Can a Greenblatt-led Anti-Defamation League be saved?
The burgeoning hate aimed at Jewish immigrants at the beginning of the 20th century was the driving force behind the 1913 formation of the Anti-Defamation League. According to its original charter—as laid out by its sponsoring organization, B’nai Brith, the largest Jewish communal group in the United States—the ADL’s “immediate object” was “to stop, by appeals to reason and conscience, and if necessary, by appeals to law, the defamation of the Jewish people. Its ultimate purpose is to secure justice and fair treatment to all citizens alike and to put an end forever to unjust and unfair discrimination against, and ridicule of any sect or body of citizens.”
Countering organized hate movements was, practically from the start, at the center of the ADL’s mission. The seminal case was that of Mary Phagan, a teenaged factory laborer in Atlanta, who was found murdered in 1913. Leo Frank, the factory’s Jewish superintendent, was framed in what became America’s blood-libel story for budding white supremacists. Frank was abducted from prison in 1915 and lynched. Before he was killed, Frank’s sentence was commuted by Georgia’s governor due in large measure to the argumentation and lobbying of the ADL and associated civil-rights organizations. The horror of Frank’s demise did not vitiate the lesson that organizing and solidarity with other minority groups were the key to political success in protecting Jews.

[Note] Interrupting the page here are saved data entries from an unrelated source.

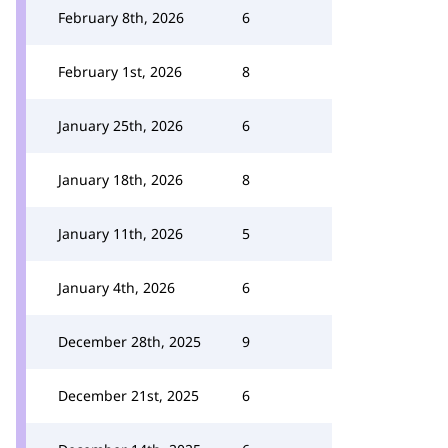
February 8th, 2026
6
February 1st, 2026
8
January 25th, 2026
6
January 18th, 2026
8
January 11th, 2026
5
January 4th, 2026
6
December 28th, 2025
9
December 21st, 2025
6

In 1920, under the banner “The International Jew: The World’s Foremost Problem,” Henry Ford’s Dearborn Independent began serializing excerpts of the most infamous of all conspiracies: The Protocols of the Elders of Zion. Having inspired pogroms two decades earlier when first published in Russia, and coming on the heels of the Leo Frank case and the reemergence of the KKK, Ford’s actions sent a shiver up the spine of the Jewish community. A seven-year campaign of pressure, helped by Ford’s mounting financial troubles, succeeded in getting Ford to stop the series and apologize.
The cases of Leo Frank and Henry Ford still resonate, representing the twin pillars not only of anti-Semitism through the ages but of the resurgent anti-Semitism of the 21st century. One sees the Jew as unwanted foreigner, the despoiler of white bloodlines. The other holds the Jew responsible, from afar, for the world’s ills. Today, the Israeli has been substituted for the Jew like a clumsy search-and-replace macro in Microsoft Word. When nations go to war, the conspiracy theorists often blame not Jewish financiers but manipulative Israelis, and the censorial Jew is now the blacklisting Zionist.

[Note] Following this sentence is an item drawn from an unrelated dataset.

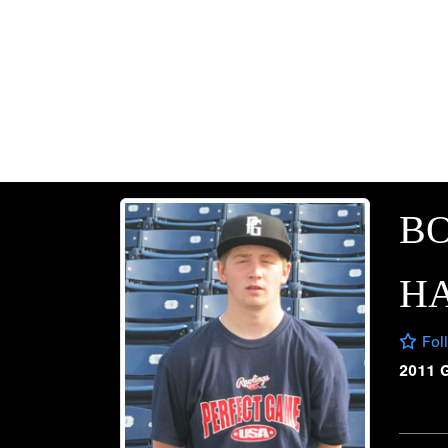
B
H
Fol
2011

Both pillars of anti-Semitism exist all along the partisan spectrum, but the nationalist pillar is, both in ideology and practice, more closely associated with the right, and the “Protocols” pillar with the left. This has rarely posed much of a challenge to groups like the ADL, which found itself able to criticize both. Like every organization, the ADL had its blind spots, but it never had an obstructed view of its own raison d’être—until the summer of 2015.

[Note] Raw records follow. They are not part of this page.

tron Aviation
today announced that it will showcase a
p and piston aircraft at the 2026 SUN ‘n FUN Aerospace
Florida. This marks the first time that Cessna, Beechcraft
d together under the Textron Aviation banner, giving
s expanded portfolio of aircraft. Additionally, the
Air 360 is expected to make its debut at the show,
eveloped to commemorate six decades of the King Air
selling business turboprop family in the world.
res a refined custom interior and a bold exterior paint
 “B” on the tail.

That was when Jonathan Greenblatt succeeded longtime ADL director Abe Foxman. Greenblatt is a man of the left in the purest sense, and one who holds partisan politics paramount. In the years leading up to his hire, the American left’s relationship with world Jewry had begun a steady decline. This decline was exploited and exacerbated by President Barack Obama—for whose administration Greenblatt worked before taking over the ADL. It is unclear whether the ADL’s reputation can survive Greenblatt’s stewardship.